The other “representative” cases set for trial are that of former Coronation Street actress Nikki Sanderson, comedian Paul Whitehouse’s ex-wife Fiona Wightman and actor Michael Turner – who played Kevin Webster in Coronation Street and goes by his stage name Michael Le Vell. All are expected to give evidence during the six to seven week trial.
Prince Harry is expected to give evidence in June – the first time a senior royal will be a witness in court in modern times.
The hearing is focusing on what senior executives at the MGN knew about widespread phone hacking – including former editor of the Daily Mirror Piers Morgan.
Mr Sherborne told the court that unlawful information gathering was both habitual and widespread at three papers from as early as 1991 to 2011.
He described “a flood of illegality”, adding that “this flood was being authorised and approved of” by senior executives.
In written arguments, Mr Sherborne said it was “inconceivable” that Mr Morgan and other editors did not know about MGN journalists instructing private investigators to obtain information.

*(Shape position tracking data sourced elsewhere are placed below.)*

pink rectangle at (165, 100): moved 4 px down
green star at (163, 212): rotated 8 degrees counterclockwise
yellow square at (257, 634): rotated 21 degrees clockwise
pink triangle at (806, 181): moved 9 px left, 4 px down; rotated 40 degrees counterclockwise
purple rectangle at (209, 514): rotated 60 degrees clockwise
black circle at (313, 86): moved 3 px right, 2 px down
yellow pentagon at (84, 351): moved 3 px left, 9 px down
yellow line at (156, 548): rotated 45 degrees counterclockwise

“The systemic and widespread use of PIs [private investigators] by MGN journalists to unlawfully obtain private information was authorised at senior levels,” Mr Sherborne said.

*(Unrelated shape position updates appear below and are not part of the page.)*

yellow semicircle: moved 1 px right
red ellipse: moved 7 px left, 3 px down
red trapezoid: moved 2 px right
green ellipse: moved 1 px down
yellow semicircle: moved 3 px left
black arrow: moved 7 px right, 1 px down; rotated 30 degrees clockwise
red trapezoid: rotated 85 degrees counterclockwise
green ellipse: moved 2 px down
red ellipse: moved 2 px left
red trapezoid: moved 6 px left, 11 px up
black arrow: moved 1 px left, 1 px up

Mr Morgan has denied any knowledge of phone hacking or illegal activity at the Daily Mirror when he was editor.
MGN has previously settled a number of claims against it in relation to stories obtained through unlawful means.
It was also involved in a 2015 trial, the only to take place during the long-running litigation, which saw claims brought by ex-footballer Paul Gascoigne, actress Sadie Frost, and Coronation Street actress Shobna Gulati.
Last month, lawyers for the group said that all the witnesses on their side would give evidence in person, paving the way for Prince Harry to take the stand.
Harry has become an outspoken critic of the tabloid press and has already appeared in court once this year to listen to legal arguments in another case he is involved in.
He is party to actions linked to alleged phone hacking against two other companies – the publisher of the Daily Mail, and the publisher of the Sun, both of which deny wrongdoing.
He is bringing a separate libel claim against the Mail’s publisher, Associated Newspapers Limited, over an article about his security arrangements with the Home Office.